*Record set*.
-- -- --

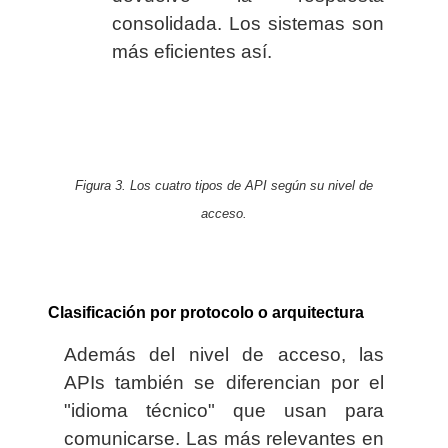
consolidada. Los sistemas son
más eficientes así.
Figura 3. Los cuatro tipos de API según su nivel de
acceso.
Clasificación por protocolo o arquitectura
Además del nivel de acceso, las
APIs también se diferencian por el
"idioma técnico" que usan para
comunicarse. Las más relevantes en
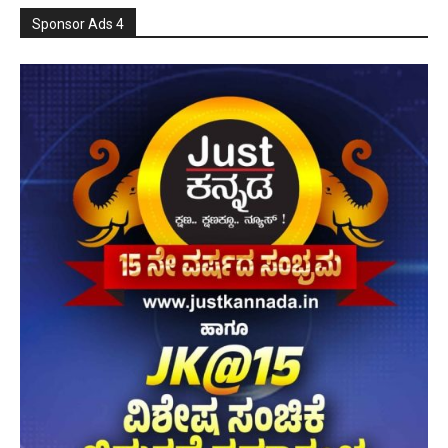
Sponsor Ads 4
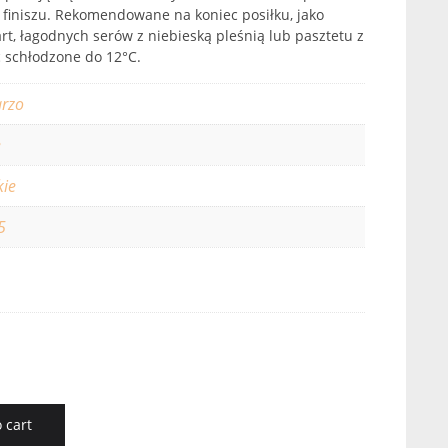
finiszu. Rekomendowane na koniec posiłku, jako
art, łagodnych serów z niebieską pleśnią lub pasztetu z
 schłodzone do 12°C.
rzo
e
kie
5
 cart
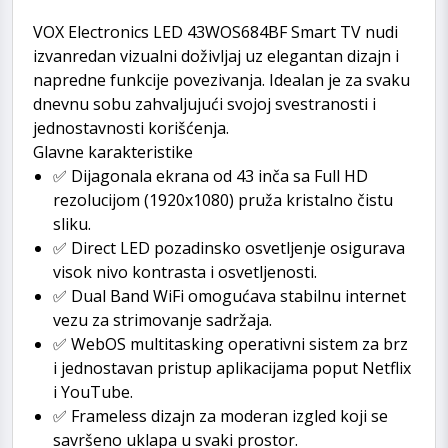
VOX Electronics LED 43WOS684BF Smart TV nudi
izvanredan vizualni doživljaj uz elegantan dizajn i
napredne funkcije povezivanja. Idealan je za svaku
dnevnu sobu zahvaljujući svojoj svestranosti i
jednostavnosti korišćenja.
Glavne karakteristike
✅ Dijagonala ekrana od 43 inča sa Full HD
rezolucijom (1920x1080) pruža kristalno čistu
sliku.
✅ Direct LED pozadinsko osvetljenje osigurava
visok nivo kontrasta i osvetljenosti.
✅ Dual Band WiFi omogućava stabilnu internet
vezu za strimovanje sadržaja.
✅ WebOS multitasking operativni sistem za brz
i jednostavan pristup aplikacijama poput Netflix
i YouTube.
✅ Frameless dizajn za moderan izgled koji se
savršeno uklapa u svaki prostor.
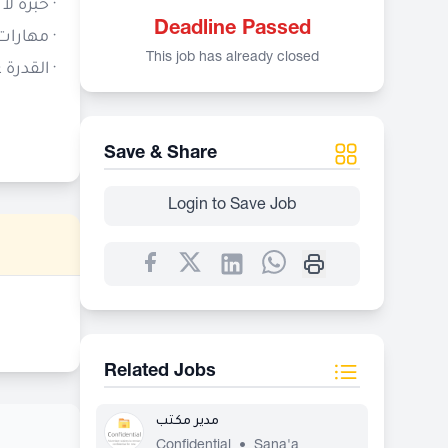
خبرة لا تقل عن 5 سنوات في مجال.
Deadline Passed
مهارات .
This job has already closed
القدرة.
Save & Share
Login to Save Job
Related Jobs
مدير مكتب
Confidential
•
Sana'a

-- -- --

*Activity*. The job here is to retype the data exactly, with no pictures included.

*Exercise solution*.
consolidada. Los sistemas son
más eficientes así.
Figura 3. Los cuatro tipos de API según su nivel de
acceso.
Clasificación por protocolo o arquitectura
Además del nivel de acceso, las
APIs también se diferencian por el
"idioma técnico" que usan para
comunicarse. Las más relevantes en
Sponsor Ads 4
finiszu. Rekomendowane na koniec posiłku, jako
art, łagodnych serów z niebieską pleśnią lub pasztetu z
 schłodzone do 12°C.
rzo
e
kie
5
 cart
VOX Electronics LED 43WOS684BF Smart TV nudi
izvanredan vizualni doživljaj uz elegantan dizajn i
napredne funkcije povezivanja. Idealan je za svaku
dnevnu sobu zahvaljujući svojoj svestranosti i
jednostavnosti korišćenja.
Glavne karakteristike
✅ Dijagonala ekrana od 43 inča sa Full HD
rezolucijom (1920x1080) pruža kristalno čistu
sliku.
✅ Direct LED pozadinsko osvetljenje osigurava
visok nivo kontrasta i osvetljenosti.
✅ Dual Band WiFi omogućava stabilnu internet
vezu za strimovanje sadržaja.
✅ WebOS multitasking operativni sistem za brz
i jednostavan pristup aplikacijama poput Netflix
i YouTube.
✅ Frameless dizajn za moderan izgled koji se
savršeno uklapa u svaki prostor.
خبرة لا تقل عن 5 سنوات في مجال.
Deadline Passed
مهارات .
This job has already closed
القدرة.
Save & Share
Login to Save Job
Related Jobs
مدير مكتب
Confidential
•
Sana'a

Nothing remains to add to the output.